(Extracted page text data)
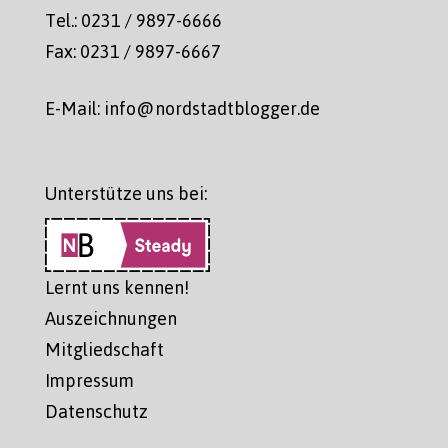
Tel.: 0231 / 9897-6666
Fax: 0231 / 9897-6667
E-Mail: info@nordstadtblogger.de
Unterstütze uns bei:
Lernt uns kennen!
Auszeichnungen
Mitgliedschaft
Impressum
Datenschutz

▶ **THE TASK**:
Above are the records; repeat them all exactly, without the pictures.

▶ **RESULT**:
Tel.: 0231 / 9897-6666
Fax: 0231 / 9897-6667
E-Mail: info@nordstadtblogger.de
Unterstütze uns bei:
Lernt uns kennen!
Auszeichnungen
Mitgliedschaft
Impressum
Datenschutz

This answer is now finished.